Page images and extracted text
++++++++++

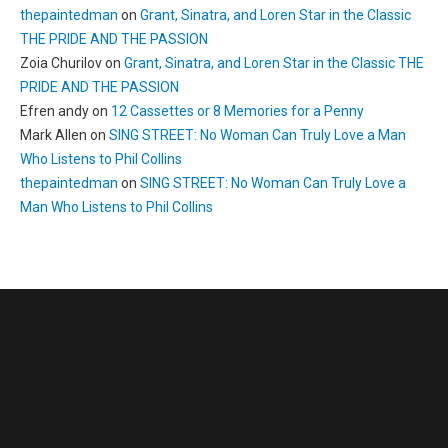
thepaintedman
on
Grant, Sinatra, and Loren Star in the Classic
THE PRIDE AND THE PASSION
Zoia Churilov
on
Grant, Sinatra, and Loren Star in the Classic THE
PRIDE AND THE PASSION
Efren andy
on
12 Cassettes or 8 Memories for a Penny
Mark Allen
on
SING STREET: No Woman Can Truly Love a Man
Who Listens to Phil Collins
thepaintedman
on
SING STREET: No Woman Can Truly Love a
Man Who Listens to Phil Collins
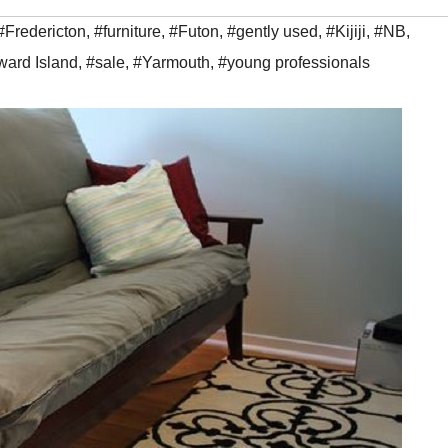
#Fredericton
,
#furniture
,
#Futon
,
#gently used
,
#Kijiji
,
#NB
,
ward Island
,
#sale
,
#Yarmouth
,
#young professionals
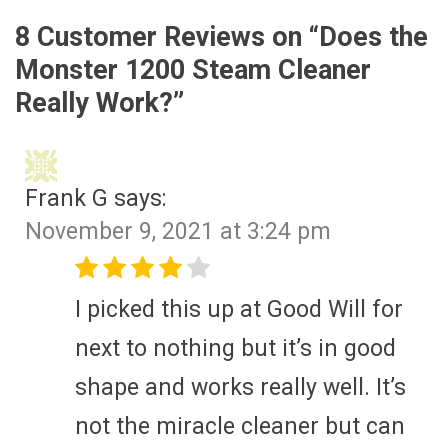
8 Customer Reviews on “
Does the
Monster 1200 Steam Cleaner
Really Work?
”
Frank G
says:
November 9, 2021 at 3:24 pm
I picked this up at Good Will for
next to nothing but it’s in good
shape and works really well. It’s
not the miracle cleaner but can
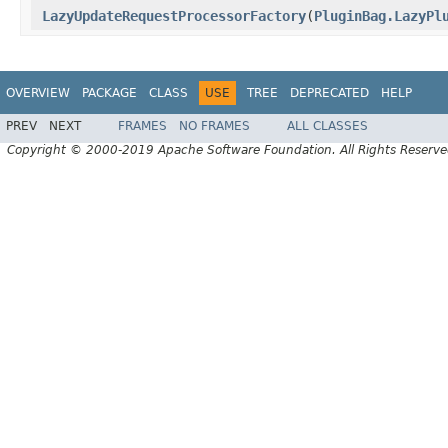
LazyUpdateRequestProcessorFactory
(
PluginBag.LazyPl
OVERVIEW
PACKAGE
CLASS
USE
TREE
DEPRECATED
HELP
PREV
NEXT
FRAMES
NO FRAMES
ALL CLASSES
Copyright © 2000-2019 Apache Software Foundation. All Rights Reserve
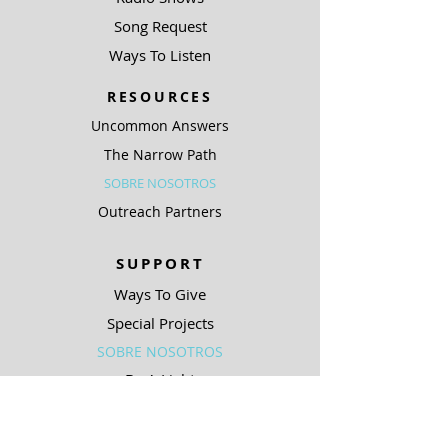
Song Request
Ways To Listen
RESOURCES
Uncommon Answers
The Narrow Path
SOBRE NOSOTROS
Outreach Partners
SUPPORT
Ways To Give
Special Projects
SOBRE NOSOTROS
Be A Light
COMPLIANCE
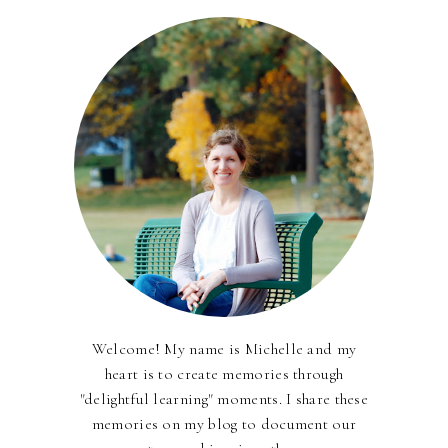
Welcome! My name is Michelle and my
heart is to create memories through
"delightful learning" moments. I share these
memories on my blog to document our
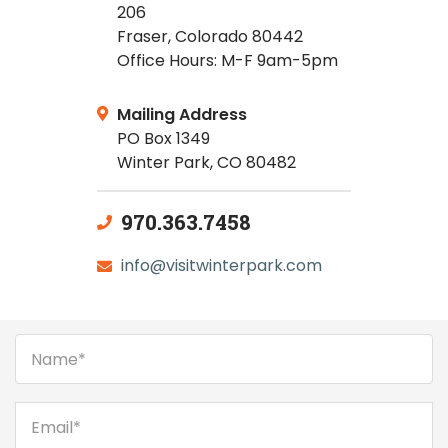
206
Fraser, Colorado 80442
Office Hours: M-F 9am-5pm
Mailing Address
PO Box 1349
Winter Park, CO 80482
970.363.7458
info@visitwinterpark.com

++++++++++

Reproduce, word for word, only the lines in the records above from the line with "next to nothing but it’s in good" through the line with "Ways To Listen", including both ends; omit the pictures.

## Result
next to nothing but it’s in good
shape and works really well. It’s
not the miracle cleaner but can
LazyUpdateRequestProcessorFactory
(
PluginBag.LazyPl
OVERVIEW
PACKAGE
CLASS
USE
TREE
DEPRECATED
HELP
PREV
NEXT
FRAMES
NO FRAMES
ALL CLASSES
Copyright © 2000-2019 Apache Software Foundation. All Rights Reserve
Song Request
Ways To Listen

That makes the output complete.